Vleesveehouderij heeft veel weg van hobby die geld kost
nieuwsHet houden van vleesvee mag geen hobby zijn die de boer geld kost maar moet een rendabele neventak op de boerderij zijn. Toch is vleesveehouderij op veel bedrijven een verlieslatend onderdeel bericht de vzw Boeren op een Kruispunt met verwijzing naar de slechte marktprijzen, weinig beschikbaar ruwvoeder en duur krachtvoeder. Een analyse van de boekhoudingen van vleesveebedrijven door de Vlaamse landbouwadministratie bevestigt dat er de laatste jaren geen geld verdiend is in deze sector. “De economische resultaten zijn in de periode 2009-2013 slecht”, besluit de studiedienst. “In geen enkel jaar werd een positief arbeidsinkomen gehaald. De opbrengsten zijn gestegen, maar daartegenover stonden ook stijgende variabele en vaste kosten.”
Vanuit de vaststelling dat er regelmatig bedrijven zijn die met alle macht hun vleesveestapel willen uitbreiden, waarschuwt Boeren op een Kruispunt voor de ondermaatse rendabiliteit in deze sector. In plaats van groei na te streven, geeft de hulporganisatie de raad om samen met een bedrijfseconomisch adviseur te bekijken wat het effect zou zijn van de verkoop van alle zoogkoeien met een slechte vruchtbaarheid, waarvoor geen zoogkoeienpremie ontvangen wordt en in een droog seizoen als 2015 toch geen zelf geteeld ruwvoeder aanwezig is.
De hulporganisatie heeft het bij het rechte eind wat de armtierige financiële resultaten in de vleesveehouderij betreft. Dat leiden we af uit een recent rapport van het Departement Landbouw en Visserij. Diens studiedienst ging aan de slag met de boekhouddata van vleesveebedrijven die deelnemen aan het landbouwmonitoringsnetwerk.
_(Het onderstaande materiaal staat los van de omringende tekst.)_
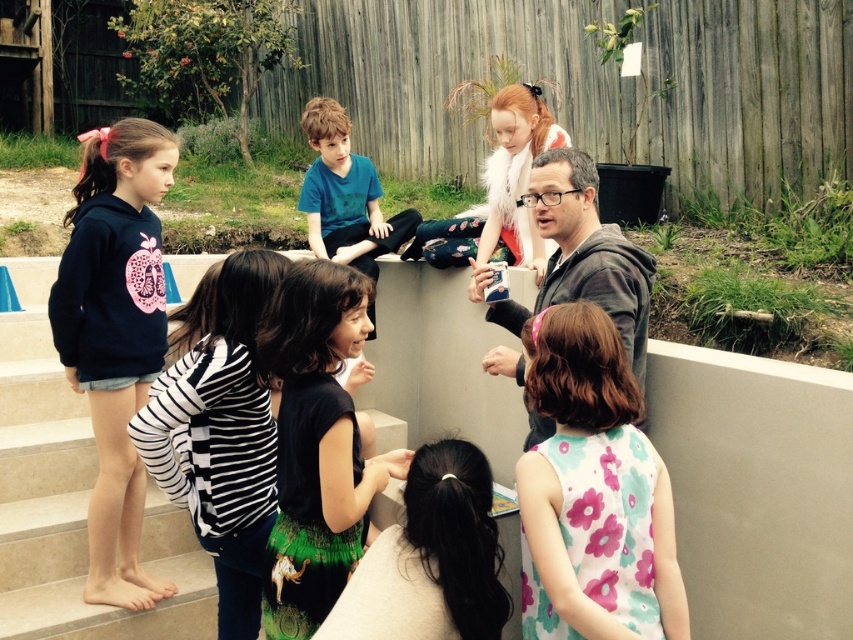 Question: Does floral sleeveless dress at lower right come behind black matte dress at center?

Choices:
 (A) no
 (B) yes

Answer: (A)

Question: Which point is farther to the camera?

Choices:
 (A) dark gray hoodie at center
 (B) floral sleeveless dress at lower right
 (C) black striped shirt at lower left

Answer: (C)

Question: Among these points, which one is nearest to the camera?

Choices:
 (A) (57, 536)
 (B) (601, 368)
 (C) (273, 273)

Answer: (B)

Question: Which point is farther to the camera?

Choices:
 (A) (85, 252)
 (B) (207, 355)
 (C) (291, 340)
 (D) (614, 323)

Answer: (A)

Question: Where is dark blue hoodie at left located in relation to blue cotton shirt at center in the image?

Choices:
 (A) above
 (B) below

Answer: (B)

Question: Is floral sleeveless dress at lower right closer to camera compared to black matte dress at center?

Choices:
 (A) no
 (B) yes

Answer: (B) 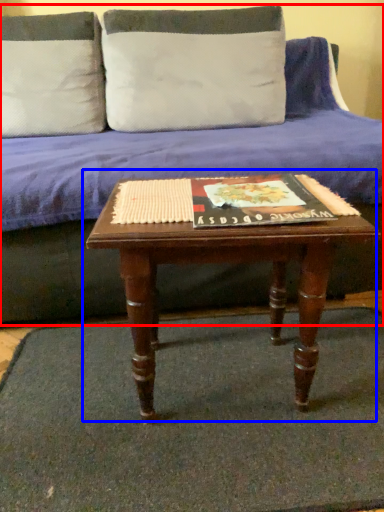 Question: Which object appears farthest to the camera in this image, studio couch (highlighted by a red box) or coffee table (highlighted by a blue box)?

Choices:
 (A) studio couch
 (B) coffee table

Answer: (A) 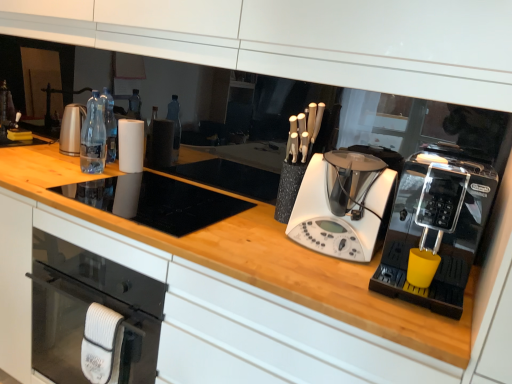 At what (x,y) coordinates should I click in order to perform the action: click on free space to the left of white plastic blender at center, which ranks as the 1th home appliance in left-to-right order. Please return your answer as a coordinate pair (x, y). Image resolution: width=512 pixels, height=384 pixels. Looking at the image, I should click on (257, 233). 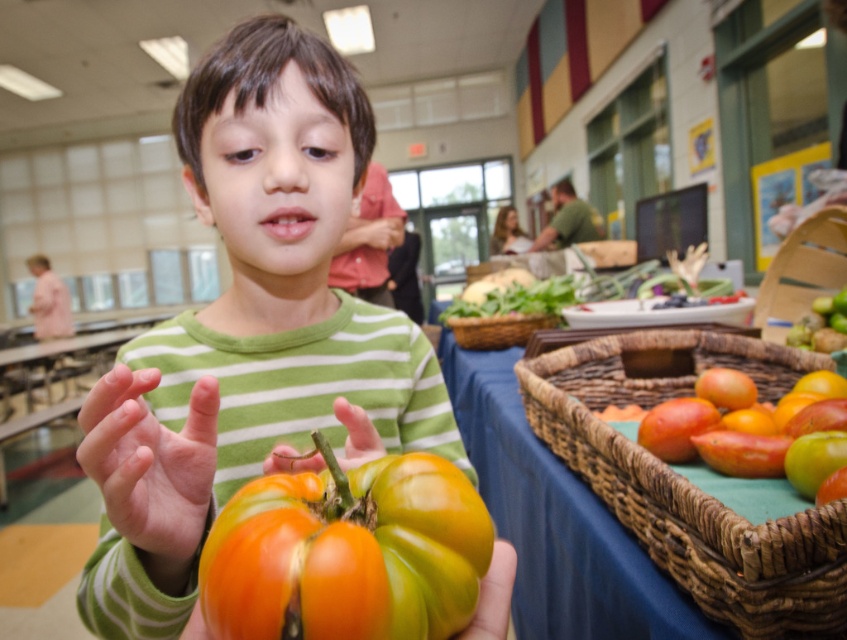 You are a vendor at a market and need to place a large tomato on a basket. Which basket, the woven brown basket at lower right or the brown woven basket at center, can accommodate the tomato better based on their heights?

The woven brown basket at lower right has a greater height compared to the brown woven basket at center, so it can accommodate the tomato better.

You are a photographer trying to capture the boy holding the tomato. You notice the pale skin at center and the smooth green hand at center in your frame. Which object should you focus on to ensure the closer one is sharp?

The pale skin at center is closer to the viewer than the smooth green hand at center, so you should focus on the pale skin at center to ensure the closer one is sharp. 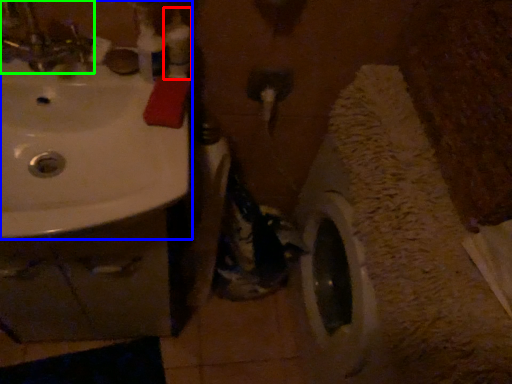 Question: Which object is the farthest from toiletry (highlighted by a red box)? Choose among these: sink (highlighted by a blue box) or tap (highlighted by a green box).

Choices:
 (A) sink
 (B) tap

Answer: (B) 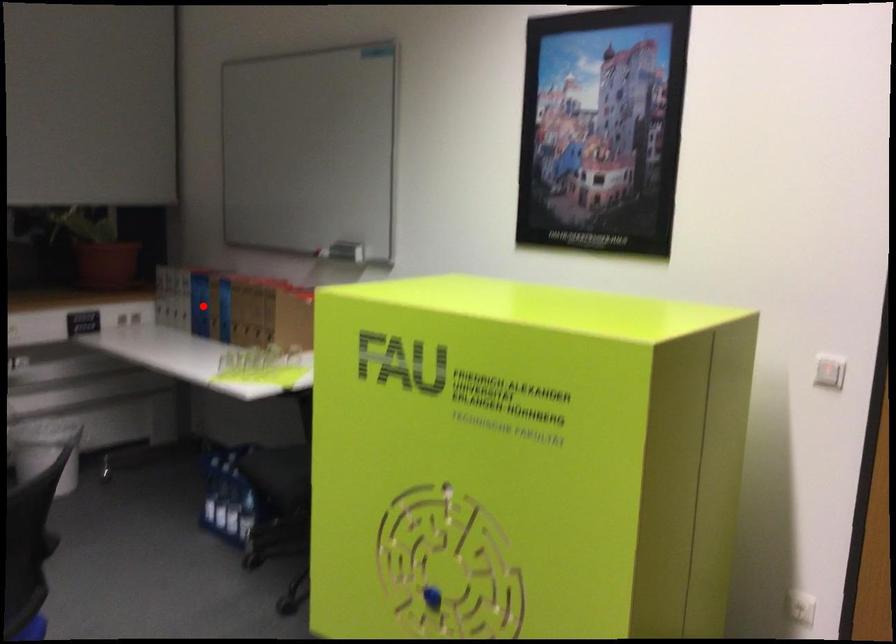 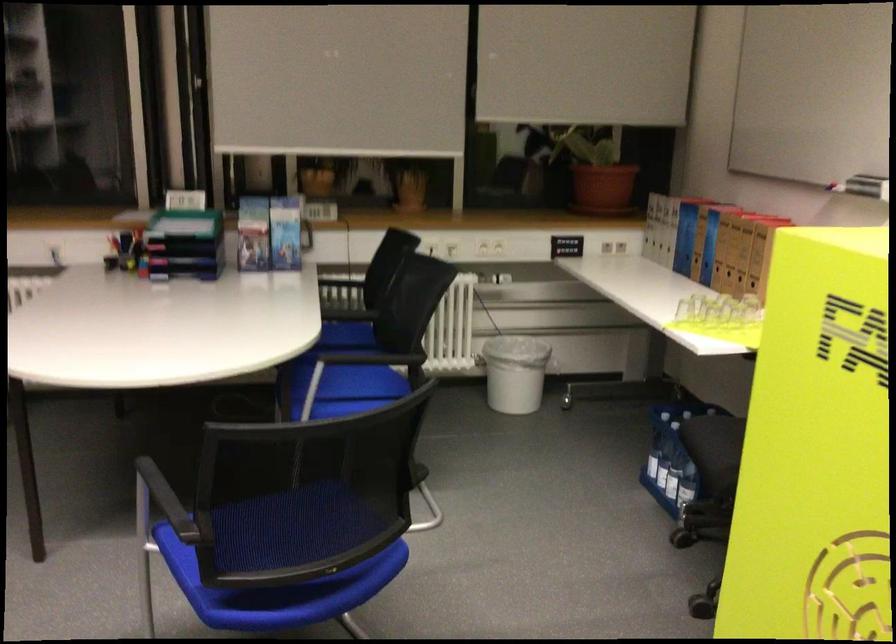 The point at the highlighted location is marked in the first image. Where is the corresponding point in the second image?

(685, 238) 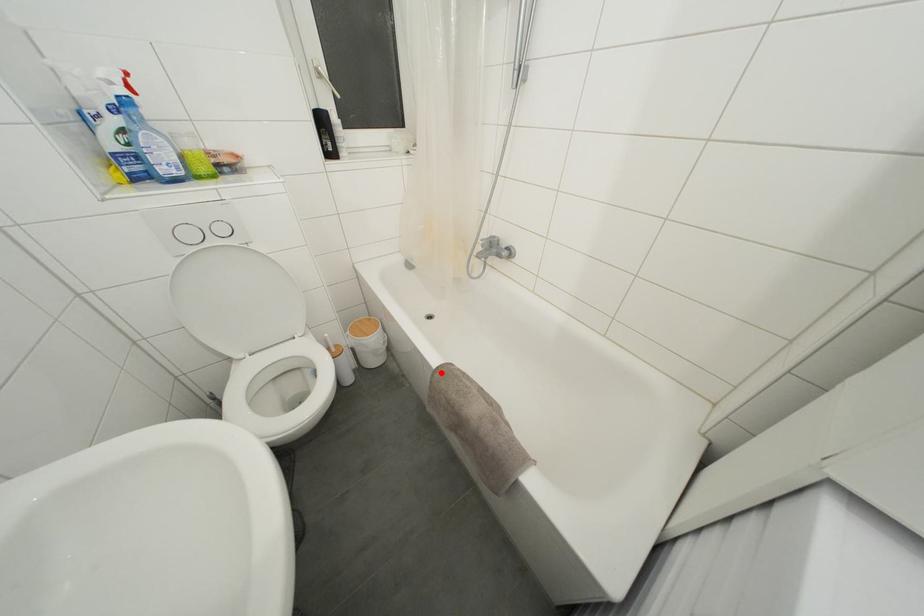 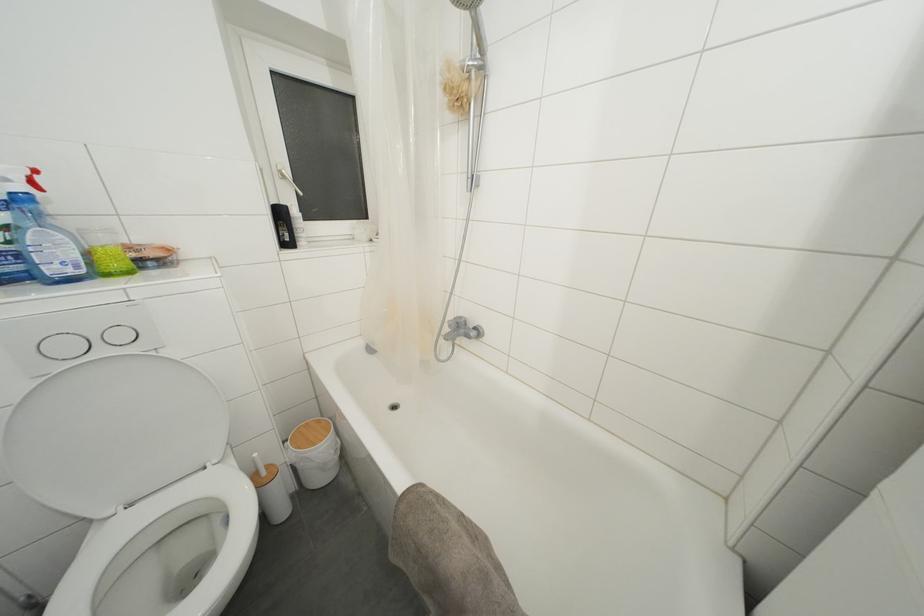 Find the pixel in the second image that matches the highlighted location in the first image.

(407, 498) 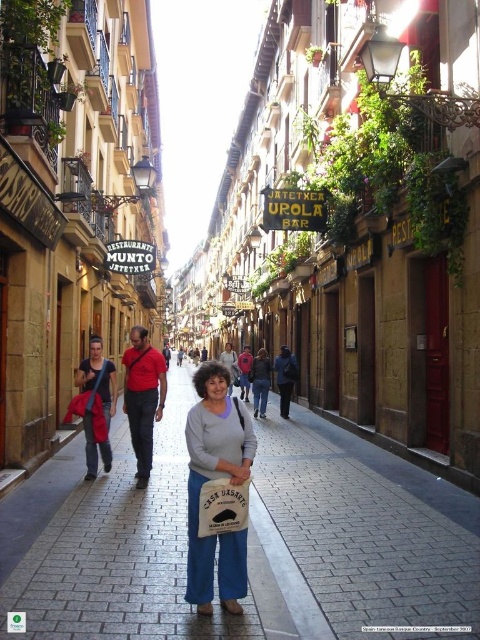 You are standing on the cobblestone street and want to take a photo of the historic buildings. Where exactly should you position yourself to ensure the brown brick pavement at center is in the frame?

You should position yourself at point [248,541] to ensure the brown brick pavement at center is in the frame.

What is the location of the point labeled as point (x=248, y=541) in the image?

The point labeled as point (x=248, y=541) is located on the brown brick pavement at center.

You are a tourist standing on the cobblestone street and want to take a photo that includes both the point at coordinates point (347, 540) and point (190, 545). Which point is closer to you, the tourist?

Point (190, 545) is closer to you because it is less further to the viewer than point (347, 540). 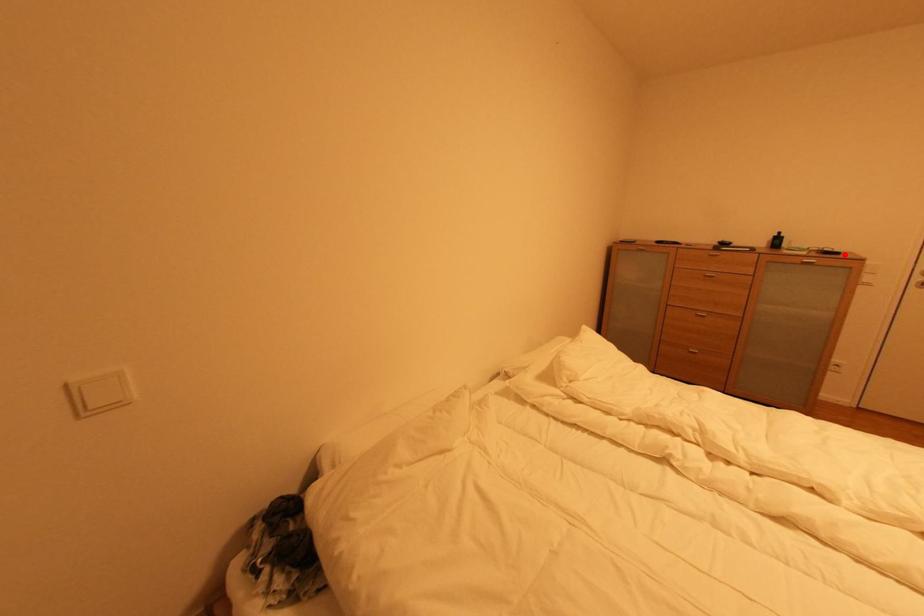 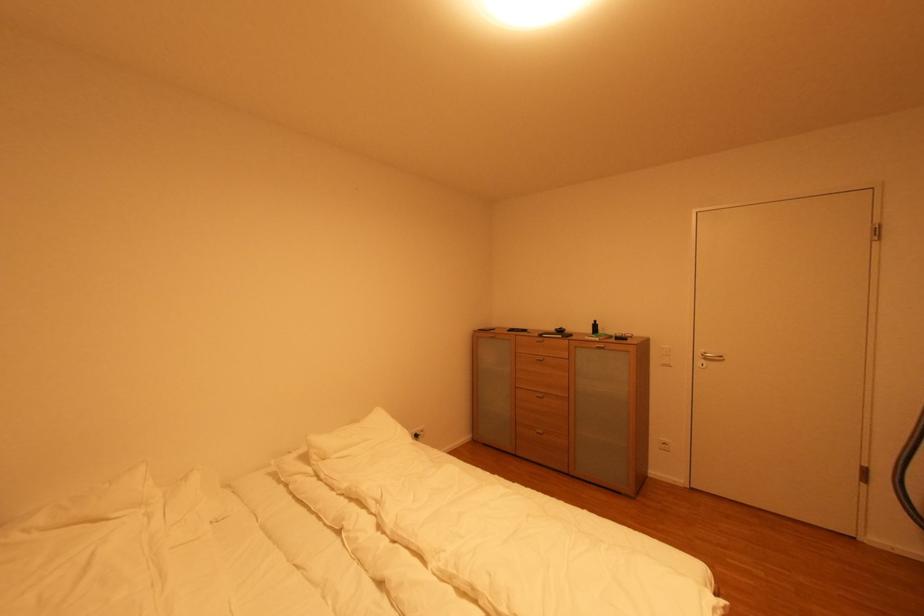 The point at the highlighted location is marked in the first image. Where is the corresponding point in the second image?

(630, 339) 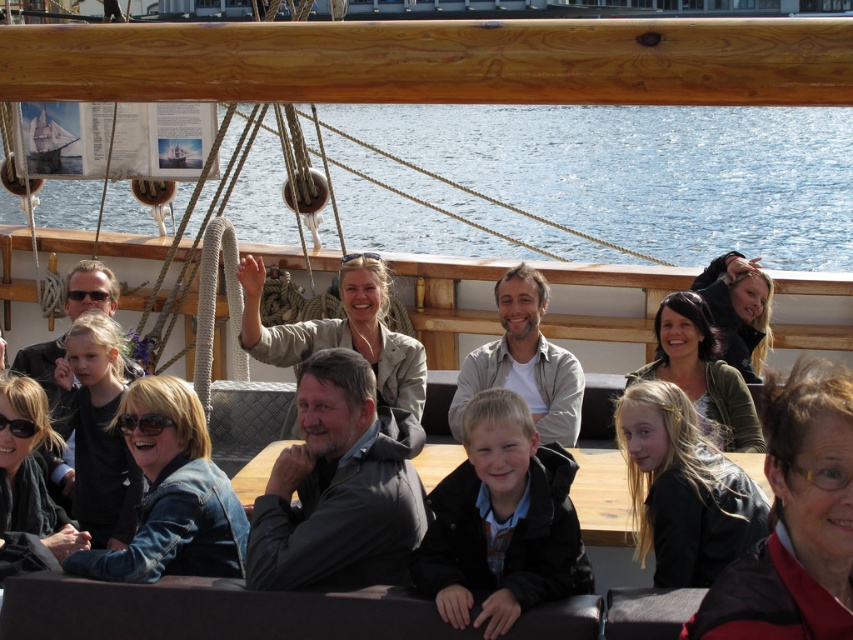 You are a photographer trying to capture a photo of the dark gray jacket at center and the denim jacket at lower left. Since you want to ensure both jackets are clearly visible, which jacket should you focus on first to avoid blurring due to their size difference?

The dark gray jacket at center is bigger than the denim jacket at lower left, so you should focus on the dark gray jacket at center first to ensure it is in sharp focus before adjusting for the smaller denim jacket at lower left.

Looking at this image, you are a photographer trying to capture a photo of the blue water at upper center and the light brown hair at center. Which object in the scene is larger in size?

A: The blue water at upper center is bigger than the light brown hair at center. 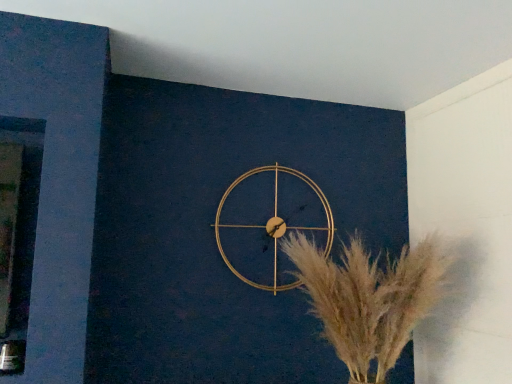 Question: Should I look upward or downward to see silvery metallic pampas grass at center?

Choices:
 (A) down
 (B) up

Answer: (A)

Question: Considering the relative sizes of silvery metallic pampas grass at center and gold metallic wall clock at center in the image provided, is silvery metallic pampas grass at center shorter than gold metallic wall clock at center?

Choices:
 (A) no
 (B) yes

Answer: (A)

Question: Considering the relative sizes of silvery metallic pampas grass at center and gold metallic wall clock at center in the image provided, is silvery metallic pampas grass at center smaller than gold metallic wall clock at center?

Choices:
 (A) yes
 (B) no

Answer: (B)

Question: Can we say silvery metallic pampas grass at center lies outside gold metallic wall clock at center?

Choices:
 (A) no
 (B) yes

Answer: (B)

Question: Is silvery metallic pampas grass at center next to gold metallic wall clock at center and touching it?

Choices:
 (A) yes
 (B) no

Answer: (B)

Question: Considering the relative sizes of silvery metallic pampas grass at center and gold metallic wall clock at center in the image provided, is silvery metallic pampas grass at center wider than gold metallic wall clock at center?

Choices:
 (A) no
 (B) yes

Answer: (B)

Question: Considering the relative positions of silvery metallic pampas grass at center and gold metallic wall clock at center in the image provided, is silvery metallic pampas grass at center to the right of gold metallic wall clock at center from the viewer's perspective?

Choices:
 (A) no
 (B) yes

Answer: (B)

Question: Can you confirm if gold metallic wall clock at center is thinner than silvery metallic pampas grass at center?

Choices:
 (A) no
 (B) yes

Answer: (B)

Question: Can you confirm if gold metallic wall clock at center is shorter than silvery metallic pampas grass at center?

Choices:
 (A) no
 (B) yes

Answer: (B)

Question: Considering the relative sizes of gold metallic wall clock at center and silvery metallic pampas grass at center in the image provided, is gold metallic wall clock at center wider than silvery metallic pampas grass at center?

Choices:
 (A) no
 (B) yes

Answer: (A)

Question: From a real-world perspective, is gold metallic wall clock at center under silvery metallic pampas grass at center?

Choices:
 (A) no
 (B) yes

Answer: (A)

Question: From a real-world perspective, does gold metallic wall clock at center stand above silvery metallic pampas grass at center?

Choices:
 (A) yes
 (B) no

Answer: (A)

Question: Considering the relative positions of gold metallic wall clock at center and silvery metallic pampas grass at center in the image provided, is gold metallic wall clock at center in front of silvery metallic pampas grass at center?

Choices:
 (A) yes
 (B) no

Answer: (B)

Question: From a real-world perspective, relative to silvery metallic pampas grass at center, is gold metallic wall clock at center vertically above or below?

Choices:
 (A) above
 (B) below

Answer: (A) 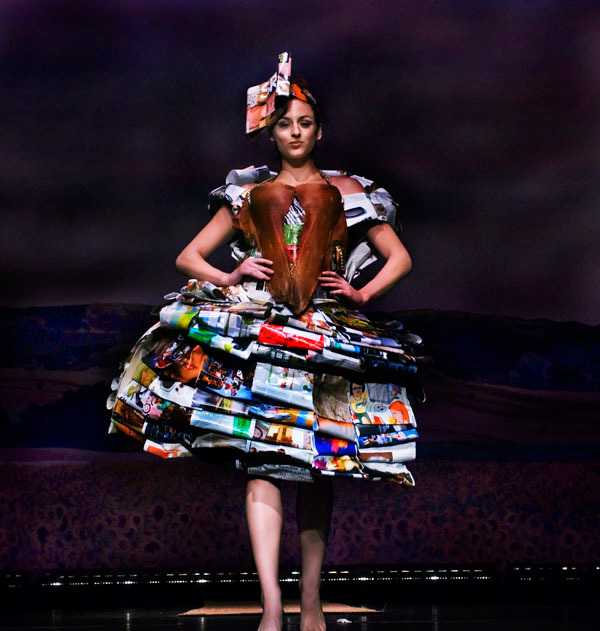 Find the location of a particular element. This screenshot has height=631, width=600. tan floor is located at coordinates (237, 604). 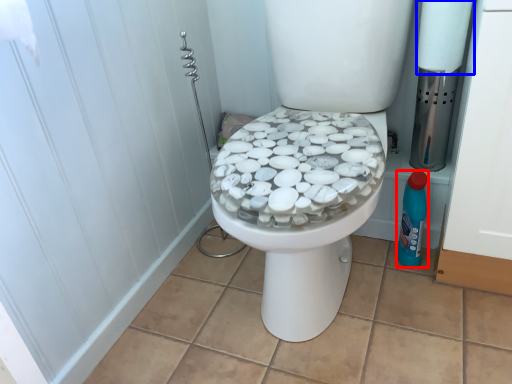 Question: Which object appears closest to the camera in this image, cleaning product (highlighted by a red box) or toilet paper (highlighted by a blue box)?

Choices:
 (A) cleaning product
 (B) toilet paper

Answer: (B)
Het gaat om gesloten bedrijven met meer dan 20 zoogkoeien waarvan minstens 90 procent van het Belgisch witblauw ras is. De economische resultaten in de periode 2009-2013 ogen ronduit slecht.
Een vleesveehouder verdient geld met de verkoop van stieren, vaarzen en zoogkoeien. Zijn opbrengsten zaten de laatste vier jaar in stijgende lijn. Zoogkoeien werden in 2013 op een leeftijd van net geen vijf jaar verkocht voor de prijs van 3,14 euro per kilo levend gewicht. De stieren worden verkocht op een leeftijd van 22 maanden voor 3,45 euro per kilo levend gewicht. Zowel de prijs van de zoogkoeien als van de stieren kende daarmee een sterke stijging. In 2013 was de totale opbrengst per zoogkoe met 2.056 euro per zoogkoe dan ook tien procent hoger dan in 2012.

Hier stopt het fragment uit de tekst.